Trivia from Wikipedia:
In the 1993 comedy Wayne's World 2, Cassandra shows Wayne the Frampton Comes Alive! album and asks if he has ever seen it before, to which Wayne (Mike Myers) replies "Everybody in the world has Frampton Comes Alive! If you lived in the suburbs, you were issued it. It came in the mail with samples of Tide."
Mitch Hedberg once talked about smoking fake pot with Frampton in Almost Famous on his second CD Mitch All Together saying "But I got to smoke fake pot with Peter Frampton. That's a cool story. It's as cool as smoking real pot with a guy who looks like Peter Frampton. I've done that way more."
:D
Peter Frampton- ALMOST as cool as Lemmy
Quote from: SmokeytheBuddha on November 21, 2008, 03:47:23 PM
Peter Frampton, Dudes. Peter Fuckin' Frampton.
Trivia from Wikipedia:
In the 1993 comedy Wayne's World 2, Cassandra shows Wayne the Frampton Comes Alive! album and asks if he has ever seen it before, to which Wayne (Mike Myers) replies "Everybody in the world has Frampton Comes Alive! If you lived in the suburbs, you were issued it. It came in the mail with samples of Tide."

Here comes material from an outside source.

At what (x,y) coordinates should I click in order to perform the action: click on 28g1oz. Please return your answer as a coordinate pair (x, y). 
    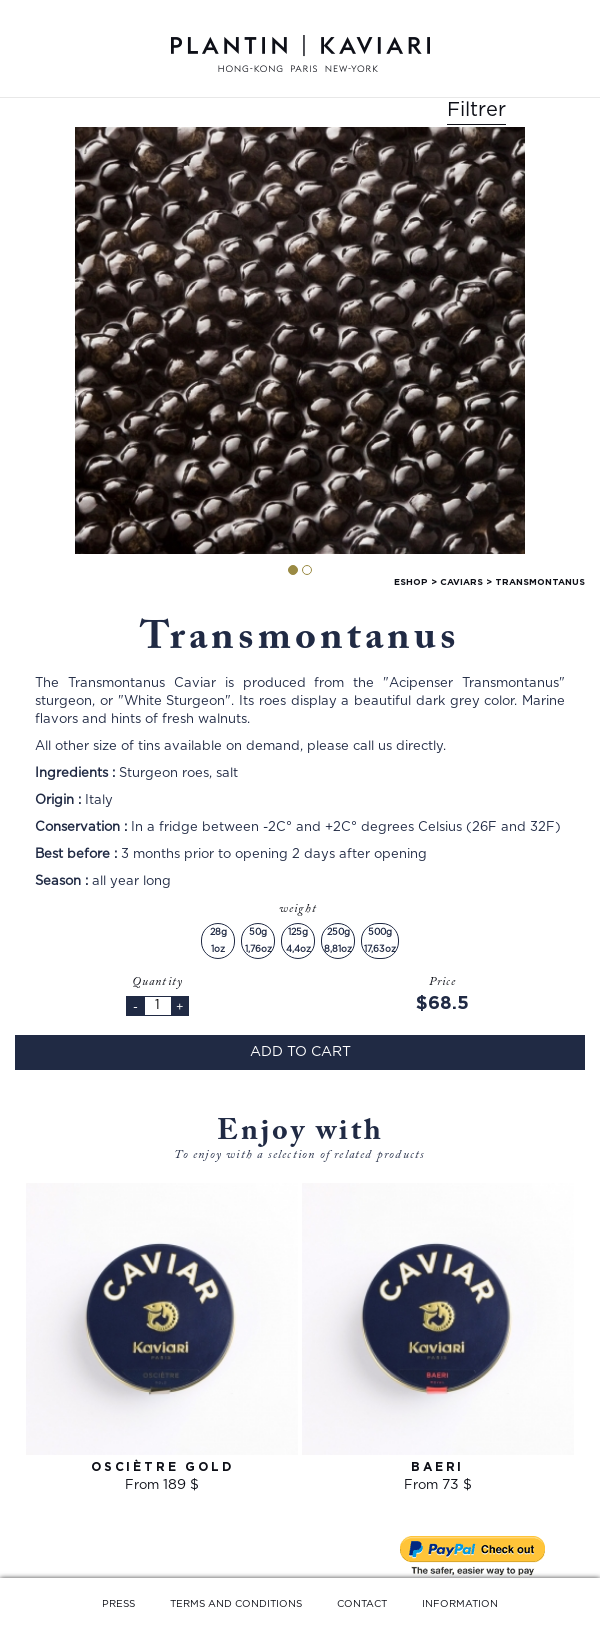     Looking at the image, I should click on (218, 941).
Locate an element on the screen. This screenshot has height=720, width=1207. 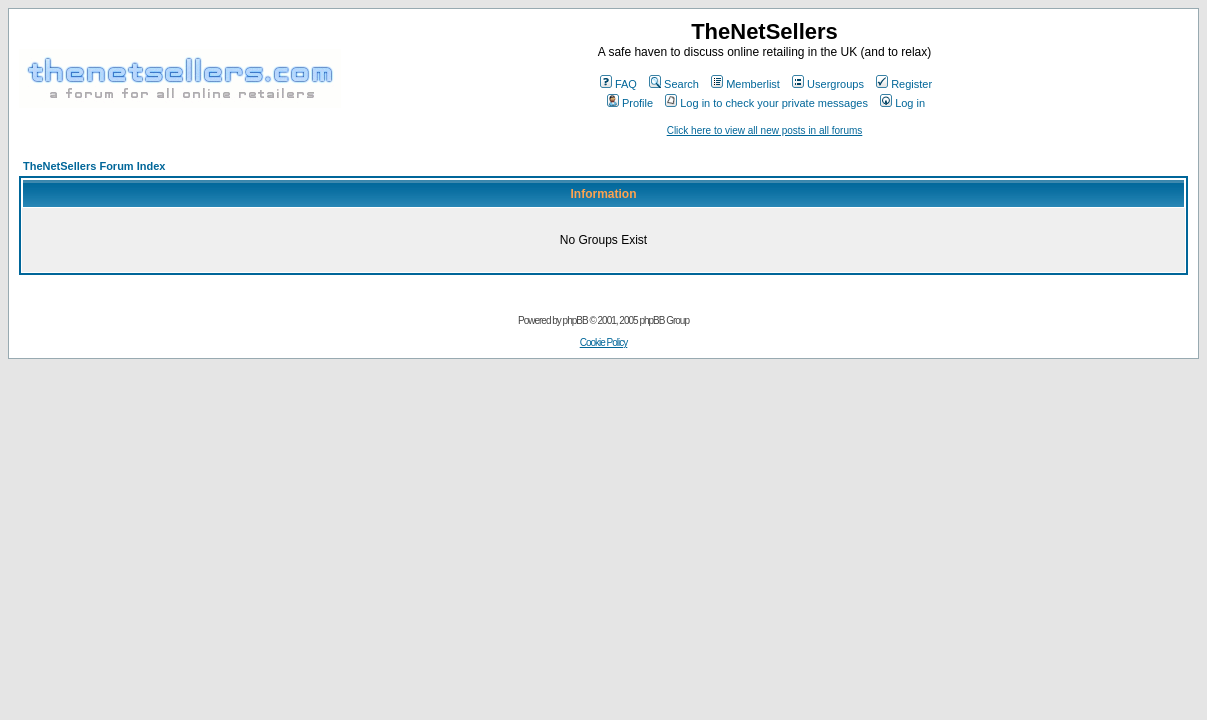 Log in to check your private messages is located at coordinates (766, 103). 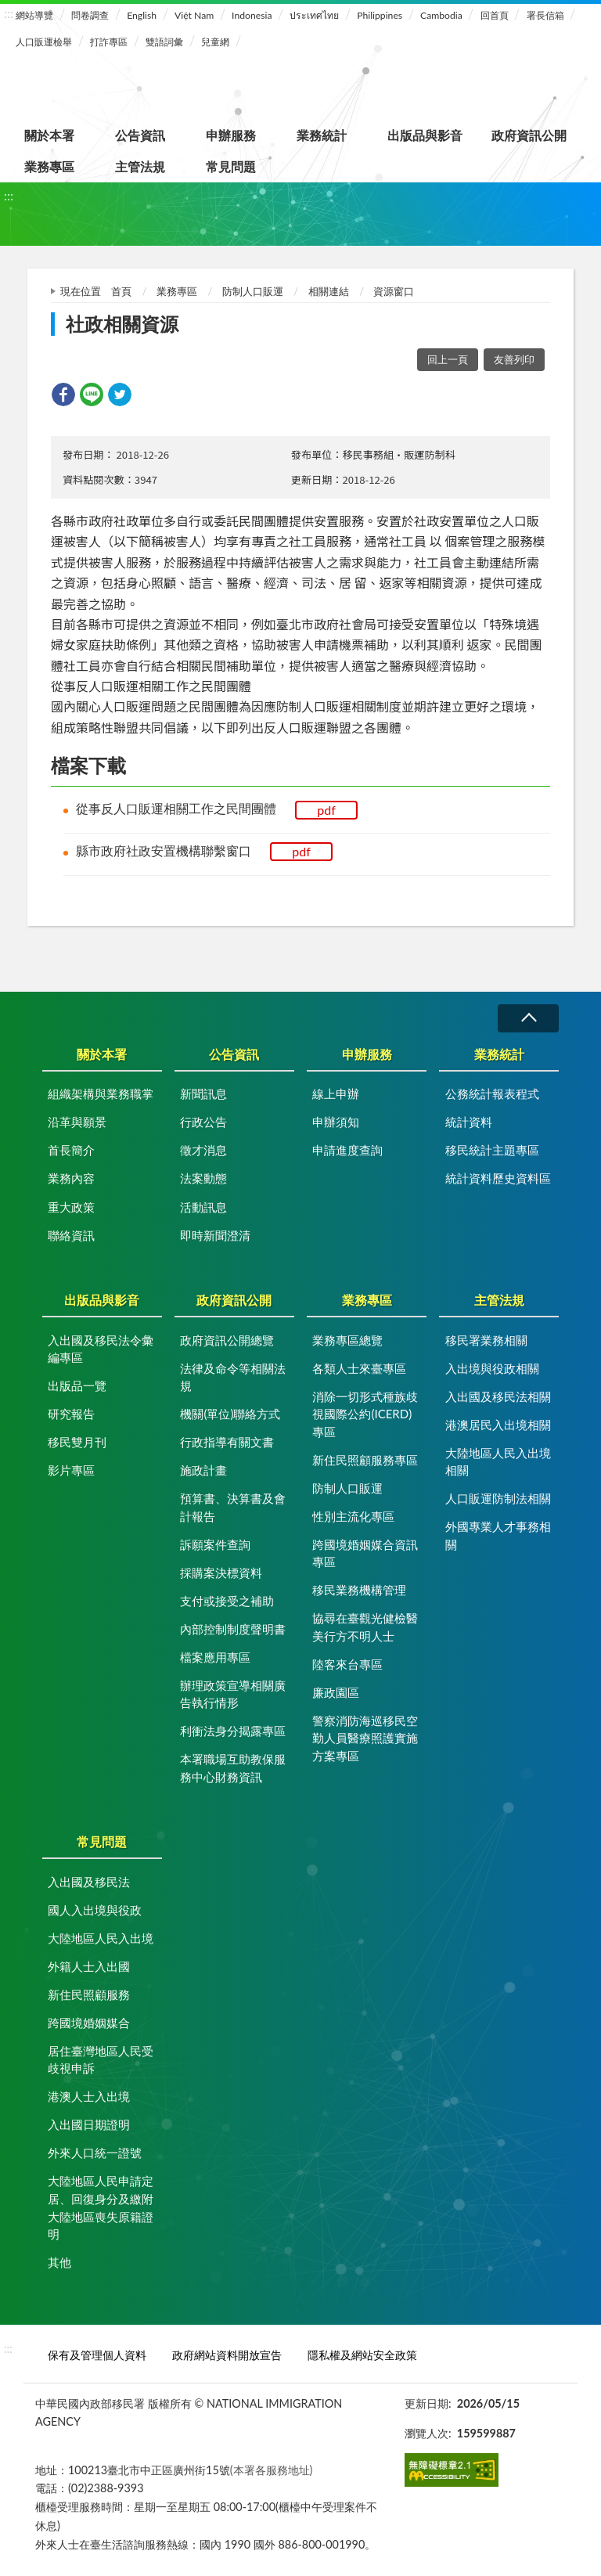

Mitch Hedberg once talked about smoking fake pot with Frampton in Almost Famous on his second CD Mitch All Together saying "But I got to smoke fake pot with Peter Frampton. That's a cool story. It's as cool as smoking real pot with a guy who looks like Peter Frampton. I've done that way more."
:D
Are you sure he was'nt smoking fake pot with Bill Clinton and not inhaling , or doing fake lines with George Bush and not getting buzzed.....what the fuck was Mitch talking about through his cleft asshole?